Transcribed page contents
· · · · · · ·

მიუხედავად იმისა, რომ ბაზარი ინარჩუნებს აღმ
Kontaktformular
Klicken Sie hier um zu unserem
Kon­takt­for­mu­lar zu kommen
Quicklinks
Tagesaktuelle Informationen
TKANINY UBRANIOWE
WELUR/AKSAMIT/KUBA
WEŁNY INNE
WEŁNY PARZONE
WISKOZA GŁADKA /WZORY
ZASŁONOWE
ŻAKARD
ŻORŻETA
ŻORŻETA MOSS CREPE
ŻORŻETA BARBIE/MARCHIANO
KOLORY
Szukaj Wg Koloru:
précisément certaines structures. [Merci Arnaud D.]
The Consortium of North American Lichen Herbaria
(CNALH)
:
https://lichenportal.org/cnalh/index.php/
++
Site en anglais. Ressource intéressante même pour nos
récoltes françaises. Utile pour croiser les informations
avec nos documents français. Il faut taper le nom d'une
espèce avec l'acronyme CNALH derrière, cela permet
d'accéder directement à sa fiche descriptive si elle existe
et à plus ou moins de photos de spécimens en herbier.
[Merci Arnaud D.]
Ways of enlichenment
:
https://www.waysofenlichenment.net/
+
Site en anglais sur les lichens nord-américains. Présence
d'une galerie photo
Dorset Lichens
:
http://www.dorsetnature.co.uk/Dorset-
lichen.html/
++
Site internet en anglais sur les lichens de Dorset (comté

· · · · · · ·

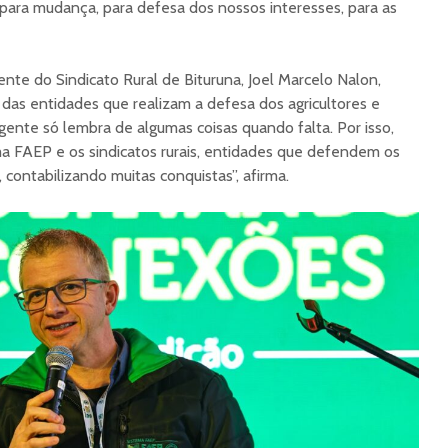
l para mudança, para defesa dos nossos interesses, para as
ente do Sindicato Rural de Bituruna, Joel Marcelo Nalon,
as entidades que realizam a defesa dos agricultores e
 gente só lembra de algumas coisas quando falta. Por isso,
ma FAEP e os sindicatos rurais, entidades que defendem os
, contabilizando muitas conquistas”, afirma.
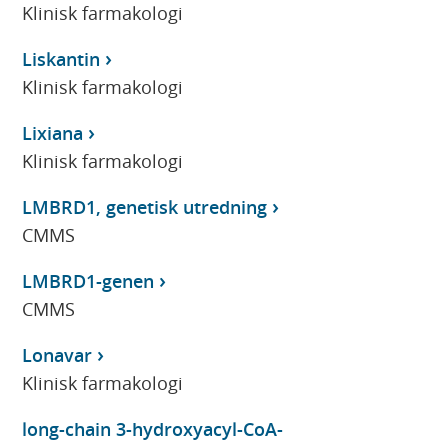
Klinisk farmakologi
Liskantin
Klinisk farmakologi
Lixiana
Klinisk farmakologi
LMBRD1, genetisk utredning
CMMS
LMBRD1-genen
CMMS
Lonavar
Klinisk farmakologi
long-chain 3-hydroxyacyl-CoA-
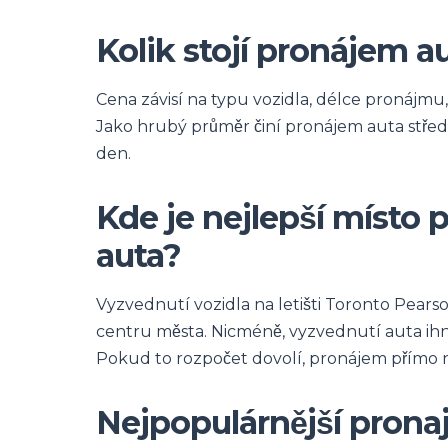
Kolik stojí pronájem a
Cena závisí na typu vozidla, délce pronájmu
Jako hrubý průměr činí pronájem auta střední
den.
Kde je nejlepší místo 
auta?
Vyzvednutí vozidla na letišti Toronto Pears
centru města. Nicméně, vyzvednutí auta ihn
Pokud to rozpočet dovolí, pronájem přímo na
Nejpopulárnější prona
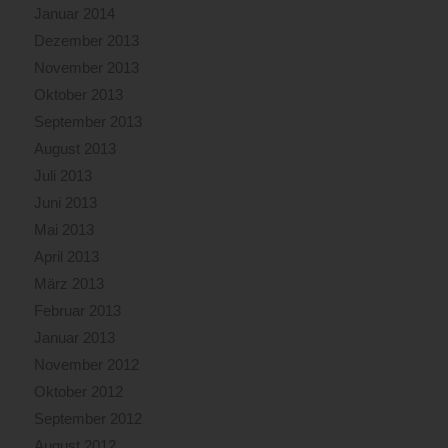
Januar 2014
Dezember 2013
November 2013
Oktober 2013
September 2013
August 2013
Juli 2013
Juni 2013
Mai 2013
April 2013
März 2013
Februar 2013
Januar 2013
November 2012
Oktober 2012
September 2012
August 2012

· · · · · · ·

Problem description
Using the entries, return every line where the word "entidades" can be found.

Solution to the exercise
as entidades que realizam a defesa dos agricultores e
ma FAEP e os sindicatos rurais, entidades que defendem os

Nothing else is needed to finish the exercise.